Lo que más bien parece evidente es que se
trata de dos nociones muy diferentes de la idea de respeto; por una parte, la
idea de respeto se refiere al derecho de cada quien expresar su opinión, lo que
en el fondo entraña el respeto de que cada quien elija su propio camino, lo que
a su vez implica el reconocimiento, en el fondo, del libre albedrío: de seguir
el camino de una libertad ascendente, conforme a norma y a Ley (moral), o de
seguir la particularidad de las rutas subjetivas, en casos descendentes,
transgresoras de la Ley, de la norma moral, desviadas por tanto del viejo
sendero.

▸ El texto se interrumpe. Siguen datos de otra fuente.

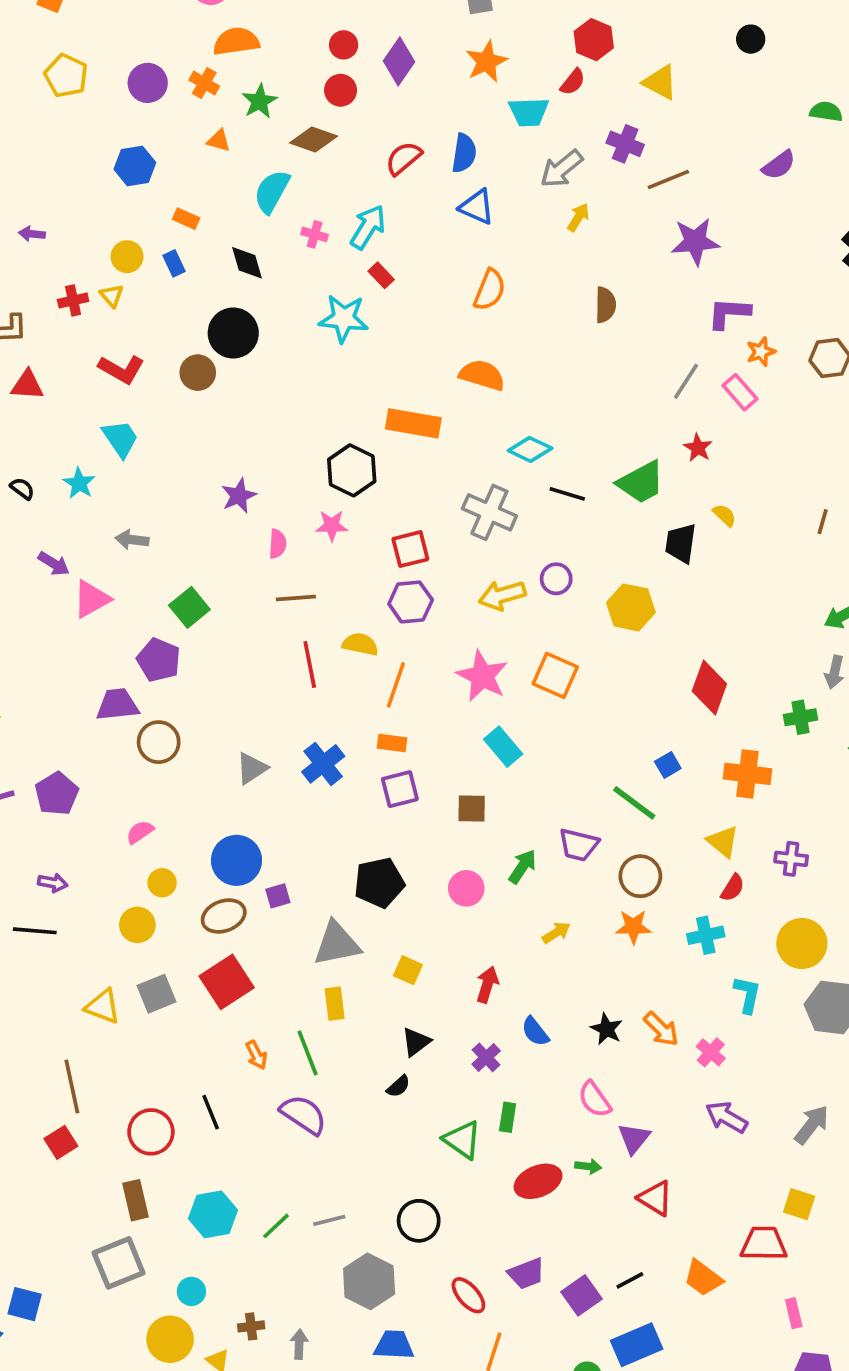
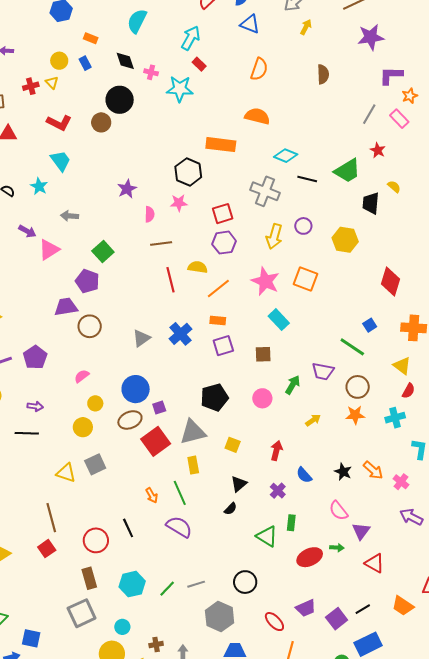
pink cross: (315, 234) -> (151, 72), moved
yellow arrow: (502, 595) -> (274, 236), turned -55
orange line: (396, 685) -> (218, 289), turned 35
red square: (227, 982) -> (156, 441), moved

Dicho de otra forma: se trata de la cuestión de que no puede haber una
libertad ascendente (o descendente) forzada, de que no puede haber una comunión
obligatoria o por decreto -para eliminar con ello la peligrosísima soberbia de
los teólogos, como la denomina correctamente Octavio Paz; pero también de los
neógogos, que barrerían la distinción entre las dos posibilidades, mutilando
por tanto la libertad misma o dejándolo entonces sin efecto –pues es claro que
no puede existir la libertad si sólo existe un camino, una vía, una ruta, una
posibilidad de acción, por más que ello se profite como un camino
“revolucionario” o como “nuestro”, pues para que la libertad exista se
requieren al menos dos posibilidades de acción.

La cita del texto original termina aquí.